> Task objective:
Line by line, print the records exactly as they are, dropping the pictures.

> Exercise material:

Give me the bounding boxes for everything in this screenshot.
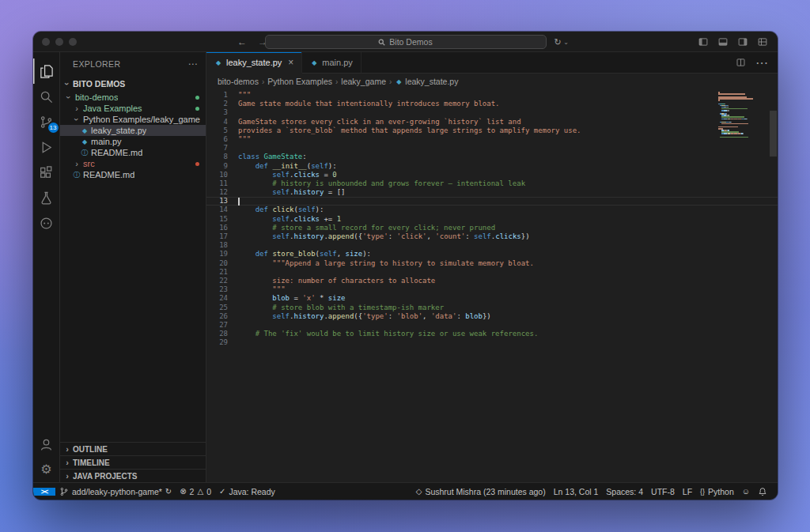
code-line-20[interactable]: 20 """Append a large string to history t… — [206, 259, 778, 268]
code-line-13[interactable]: 13 — [206, 197, 778, 206]
history-navigation: ← → — [237, 32, 267, 52]
breadcrumb-item[interactable]: Python Examples — [267, 77, 332, 86]
code-line-18[interactable]: 18 — [206, 241, 778, 250]
close-window-button[interactable] — [42, 38, 50, 46]
indentation-item[interactable]: Spaces: 4 — [602, 487, 647, 496]
feedback-item[interactable]: ☺ — [738, 487, 754, 496]
code-line-12[interactable]: 12 self.history = [] — [206, 188, 778, 197]
cursor-position-item[interactable]: Ln 13, Col 1 — [550, 487, 603, 496]
tree-item-README.md[interactable]: ⓘREADME.md — [60, 147, 206, 158]
code-line-19[interactable]: 19 def store_blob(self, size): — [206, 250, 778, 258]
eol-item[interactable]: LF — [679, 487, 696, 496]
tree-item-Java Examples[interactable]: ›Java Examples — [60, 103, 206, 114]
code-line-2[interactable]: 2Game state module that intentionally in… — [206, 100, 778, 108]
explorer-more-actions-icon[interactable]: ⋯ — [188, 58, 198, 70]
tree-item-bito-demos[interactable]: ›bito-demos — [60, 92, 206, 103]
close-tab-icon[interactable]: × — [288, 57, 293, 68]
code-line-22[interactable]: 22 size: number of characters to allocat… — [206, 277, 778, 285]
tree-item-src[interactable]: ›src — [60, 158, 206, 169]
sidebar-section-outline[interactable]: ›OUTLINE — [60, 442, 206, 455]
code-line-15[interactable]: 15 self.clicks += 1 — [206, 215, 778, 224]
code-line-4[interactable]: 4GameState stores every click in an ever… — [206, 118, 778, 126]
tab-leaky_state.py[interactable]: ◆leaky_state.py× — [206, 52, 302, 74]
code-line-5[interactable]: 5provides a `store_blob` method that app… — [206, 126, 778, 135]
code-line-27[interactable]: 27 — [206, 321, 778, 330]
tree-item-leaky_state.py[interactable]: ◆leaky_state.py — [60, 125, 206, 136]
customize-layout-icon[interactable] — [757, 37, 768, 47]
bito-extension-icon[interactable] — [33, 210, 60, 236]
breadcrumb-item[interactable]: leaky_game — [341, 77, 386, 86]
remote-indicator[interactable]: >< — [33, 488, 55, 496]
toggle-primary-sidebar-icon[interactable] — [698, 37, 709, 47]
settings-gear-icon[interactable]: ⚙ — [33, 457, 60, 482]
code-line-10[interactable]: 10 self.clicks = 0 — [206, 171, 778, 179]
status-bar-left: >< add/leaky-python-game* ↻ ⊗ 2 △ 0 ✓ Ja… — [33, 487, 279, 496]
refresh-control[interactable]: ↻ ⌄ — [555, 32, 570, 52]
code-line-7[interactable]: 7 — [206, 144, 778, 153]
code-line-16[interactable]: 16 # store a small record for every clic… — [206, 224, 778, 232]
minimize-window-button[interactable] — [55, 38, 63, 46]
code-line-24[interactable]: 24 blob = 'x' * size — [206, 294, 778, 303]
account-icon[interactable] — [33, 432, 60, 457]
git-blame-item[interactable]: ◇ Sushrut Mishra (23 minutes ago) — [412, 487, 550, 496]
language-mode-item[interactable]: {} Python — [696, 487, 738, 496]
source-control-icon[interactable]: 13 — [33, 109, 60, 134]
navigate-back-icon[interactable]: ← — [237, 36, 247, 47]
notifications-item[interactable] — [754, 487, 771, 496]
code-text: self.history.append({'type': 'blob', 'da… — [238, 312, 491, 321]
code-line-25[interactable]: 25 # store blob with a timestamp-ish mar… — [206, 304, 778, 312]
code-line-29[interactable]: 29 — [206, 338, 778, 347]
branch-name: add/leaky-python-game* — [72, 487, 162, 496]
extensions-icon[interactable] — [33, 160, 60, 185]
code-line-21[interactable]: 21 — [206, 268, 778, 277]
sidebar-section-java-projects[interactable]: ›JAVA PROJECTS — [60, 469, 206, 482]
code-line-3[interactable]: 3 — [206, 108, 778, 117]
sidebar-section-label: TIMELINE — [73, 458, 110, 467]
toggle-secondary-sidebar-icon[interactable] — [737, 37, 748, 47]
code-line-23[interactable]: 23 """ — [206, 285, 778, 294]
code-line-28[interactable]: 28 # The 'fix' would be to limit history… — [206, 330, 778, 338]
minimap[interactable] — [718, 92, 767, 140]
split-editor-icon[interactable] — [736, 58, 746, 67]
code-line-1[interactable]: 1""" — [206, 91, 778, 100]
git-status-dot — [195, 96, 199, 100]
code-line-8[interactable]: 8class GameState: — [206, 153, 778, 161]
command-center-search[interactable]: Bito Demos — [265, 35, 547, 49]
sidebar-title: EXPLORER — [73, 59, 120, 69]
java-status-item[interactable]: ✓ Java: Ready — [215, 487, 279, 496]
code-line-6[interactable]: 6""" — [206, 135, 778, 144]
run-debug-icon[interactable] — [33, 134, 60, 160]
line-number: 20 — [206, 259, 238, 268]
python-file-icon: ◆ — [310, 59, 318, 66]
line-number: 28 — [206, 330, 238, 338]
code-line-26[interactable]: 26 self.history.append({'type': 'blob', … — [206, 312, 778, 321]
tree-item-Python Examples/leaky_game[interactable]: ›Python Examples/leaky_game — [60, 114, 206, 125]
editor-scrollbar[interactable] — [770, 111, 777, 157]
more-actions-icon[interactable]: ⋯ — [755, 55, 768, 70]
chevron-right-icon: › — [63, 458, 71, 467]
toggle-panel-icon[interactable] — [717, 37, 729, 47]
workspace-section-header[interactable]: › BITO DEMOS — [60, 76, 206, 92]
tree-item-label: Python Examples/leaky_game — [83, 115, 200, 124]
git-branch-item[interactable]: add/leaky-python-game* ↻ — [55, 487, 176, 496]
explorer-icon[interactable] — [33, 58, 60, 84]
code-line-11[interactable]: 11 # history is unbounded and grows fore… — [206, 179, 778, 188]
code-editor[interactable]: 1"""2Game state module that intentionall… — [206, 89, 778, 482]
tree-item-main.py[interactable]: ◆main.py — [60, 136, 206, 147]
testing-icon[interactable] — [33, 185, 60, 210]
tree-item-README.md[interactable]: ⓘREADME.md — [60, 169, 206, 180]
breadcrumb-item[interactable]: ◆leaky_state.py — [395, 77, 458, 86]
problems-item[interactable]: ⊗ 2 △ 0 — [176, 487, 215, 496]
search-view-icon[interactable] — [33, 84, 60, 109]
code-line-9[interactable]: 9 def __init__(self): — [206, 162, 778, 171]
sidebar-section-timeline[interactable]: ›TIMELINE — [60, 455, 206, 469]
tab-main.py[interactable]: ◆main.py — [302, 52, 361, 73]
encoding-item[interactable]: UTF-8 — [647, 487, 679, 496]
code-line-14[interactable]: 14 def click(self): — [206, 206, 778, 214]
eol-label: LF — [683, 487, 692, 496]
sync-icon[interactable]: ↻ — [165, 487, 172, 496]
code-line-17[interactable]: 17 self.history.append({'type': 'click',… — [206, 232, 778, 241]
breadcrumb-item[interactable]: bito-demos — [218, 77, 259, 86]
braces-icon: {} — [700, 488, 705, 496]
zoom-window-button[interactable] — [69, 38, 77, 46]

> Expected answer:
Give me the bounding boxes for everything in this screenshot.
code-line-20[interactable]: 20 """Append a large string to history t… — [206, 259, 778, 268]
code-line-13[interactable]: 13 — [206, 197, 778, 206]
history-navigation: ← → — [237, 32, 267, 52]
breadcrumb-item[interactable]: Python Examples — [267, 77, 332, 86]
code-line-18[interactable]: 18 — [206, 241, 778, 250]
close-window-button[interactable] — [42, 38, 50, 46]
indentation-item[interactable]: Spaces: 4 — [602, 487, 647, 496]
feedback-item[interactable]: ☺ — [738, 487, 754, 496]
code-line-12[interactable]: 12 self.history = [] — [206, 188, 778, 197]
cursor-position-item[interactable]: Ln 13, Col 1 — [550, 487, 603, 496]
tree-item-README.md[interactable]: ⓘREADME.md — [60, 147, 206, 158]
code-line-19[interactable]: 19 def store_blob(self, size): — [206, 250, 778, 258]
eol-item[interactable]: LF — [679, 487, 696, 496]
tree-item-Java Examples[interactable]: ›Java Examples — [60, 103, 206, 114]
code-line-2[interactable]: 2Game state module that intentionally in… — [206, 100, 778, 108]
explorer-more-actions-icon[interactable]: ⋯ — [188, 58, 198, 70]
tree-item-bito-demos[interactable]: ›bito-demos — [60, 92, 206, 103]
close-tab-icon[interactable]: × — [288, 57, 293, 68]
code-line-22[interactable]: 22 size: number of characters to allocat… — [206, 277, 778, 285]
tree-item-src[interactable]: ›src — [60, 158, 206, 169]
sidebar-section-outline[interactable]: ›OUTLINE — [60, 442, 206, 455]
code-line-15[interactable]: 15 self.clicks += 1 — [206, 215, 778, 224]
code-line-4[interactable]: 4GameState stores every click in an ever… — [206, 118, 778, 126]
tab-leaky_state.py[interactable]: ◆leaky_state.py× — [206, 52, 302, 74]
code-line-5[interactable]: 5provides a `store_blob` method that app… — [206, 126, 778, 135]
code-line-27[interactable]: 27 — [206, 321, 778, 330]
tree-item-leaky_state.py[interactable]: ◆leaky_state.py — [60, 125, 206, 136]
customize-layout-icon[interactable] — [757, 37, 768, 47]
bito-extension-icon[interactable] — [33, 210, 60, 236]
breadcrumb-item[interactable]: leaky_game — [341, 77, 386, 86]
remote-indicator[interactable]: >< — [33, 488, 55, 496]
toggle-primary-sidebar-icon[interactable] — [698, 37, 709, 47]
settings-gear-icon[interactable]: ⚙ — [33, 457, 60, 482]
code-line-10[interactable]: 10 self.clicks = 0 — [206, 171, 778, 179]
status-bar-left: >< add/leaky-python-game* ↻ ⊗ 2 △ 0 ✓ Ja… — [33, 487, 279, 496]
refresh-control[interactable]: ↻ ⌄ — [555, 32, 570, 52]
code-line-7[interactable]: 7 — [206, 144, 778, 153]
code-line-16[interactable]: 16 # store a small record for every clic… — [206, 224, 778, 232]
minimize-window-button[interactable] — [55, 38, 63, 46]
code-line-24[interactable]: 24 blob = 'x' * size — [206, 294, 778, 303]
account-icon[interactable] — [33, 432, 60, 457]
git-blame-item[interactable]: ◇ Sushrut Mishra (23 minutes ago) — [412, 487, 550, 496]
language-mode-item[interactable]: {} Python — [696, 487, 738, 496]
source-control-icon[interactable]: 13 — [33, 109, 60, 134]
navigate-back-icon[interactable]: ← — [237, 36, 247, 47]
notifications-item[interactable] — [754, 487, 771, 496]
code-text: self.history.append({'type': 'blob', 'da… — [238, 312, 491, 321]
code-line-25[interactable]: 25 # store blob with a timestamp-ish mar… — [206, 304, 778, 312]
code-line-29[interactable]: 29 — [206, 338, 778, 347]
branch-name: add/leaky-python-game* — [72, 487, 162, 496]
extensions-icon[interactable] — [33, 160, 60, 185]
code-line-21[interactable]: 21 — [206, 268, 778, 277]
sidebar-section-java-projects[interactable]: ›JAVA PROJECTS — [60, 469, 206, 482]
code-line-3[interactable]: 3 — [206, 108, 778, 117]
sidebar-section-label: TIMELINE — [73, 458, 110, 467]
toggle-secondary-sidebar-icon[interactable] — [737, 37, 748, 47]
code-line-23[interactable]: 23 """ — [206, 285, 778, 294]
code-line-28[interactable]: 28 # The 'fix' would be to limit history… — [206, 330, 778, 338]
minimap[interactable] — [718, 92, 767, 140]
split-editor-icon[interactable] — [736, 58, 746, 67]
code-line-1[interactable]: 1""" — [206, 91, 778, 100]
git-status-dot — [195, 96, 199, 100]
code-line-8[interactable]: 8class GameState: — [206, 153, 778, 161]
command-center-search[interactable]: Bito Demos — [265, 35, 547, 49]
sidebar-title: EXPLORER — [73, 59, 120, 69]
java-status-item[interactable]: ✓ Java: Ready — [215, 487, 279, 496]
code-line-6[interactable]: 6""" — [206, 135, 778, 144]
run-debug-icon[interactable] — [33, 134, 60, 160]
line-number: 20 — [206, 259, 238, 268]
python-file-icon: ◆ — [310, 59, 318, 66]
line-number: 28 — [206, 330, 238, 338]
code-line-26[interactable]: 26 self.history.append({'type': 'blob', … — [206, 312, 778, 321]
tree-item-Python Examples/leaky_game[interactable]: ›Python Examples/leaky_game — [60, 114, 206, 125]
editor-scrollbar[interactable] — [770, 111, 777, 157]
more-actions-icon[interactable]: ⋯ — [755, 55, 768, 70]
chevron-right-icon: › — [63, 458, 71, 467]
toggle-panel-icon[interactable] — [717, 37, 729, 47]
workspace-section-header[interactable]: › BITO DEMOS — [60, 76, 206, 92]
tree-item-label: Python Examples/leaky_game — [83, 115, 200, 124]
git-branch-item[interactable]: add/leaky-python-game* ↻ — [55, 487, 176, 496]
explorer-icon[interactable] — [33, 58, 60, 84]
code-line-11[interactable]: 11 # history is unbounded and grows fore… — [206, 179, 778, 188]
code-editor[interactable]: 1"""2Game state module that intentionall… — [206, 89, 778, 482]
tree-item-main.py[interactable]: ◆main.py — [60, 136, 206, 147]
testing-icon[interactable] — [33, 185, 60, 210]
tree-item-README.md[interactable]: ⓘREADME.md — [60, 169, 206, 180]
breadcrumb-item[interactable]: ◆leaky_state.py — [395, 77, 458, 86]
problems-item[interactable]: ⊗ 2 △ 0 — [176, 487, 215, 496]
search-view-icon[interactable] — [33, 84, 60, 109]
code-line-9[interactable]: 9 def __init__(self): — [206, 162, 778, 171]
sidebar-section-timeline[interactable]: ›TIMELINE — [60, 455, 206, 469]
tab-main.py[interactable]: ◆main.py — [302, 52, 361, 73]
encoding-item[interactable]: UTF-8 — [647, 487, 679, 496]
code-line-14[interactable]: 14 def click(self): — [206, 206, 778, 214]
eol-label: LF — [683, 487, 692, 496]
sync-icon[interactable]: ↻ — [165, 487, 172, 496]
code-line-17[interactable]: 17 self.history.append({'type': 'click',… — [206, 232, 778, 241]
breadcrumb-item[interactable]: bito-demos — [218, 77, 259, 86]
braces-icon: {} — [700, 488, 705, 496]
zoom-window-button[interactable] — [69, 38, 77, 46]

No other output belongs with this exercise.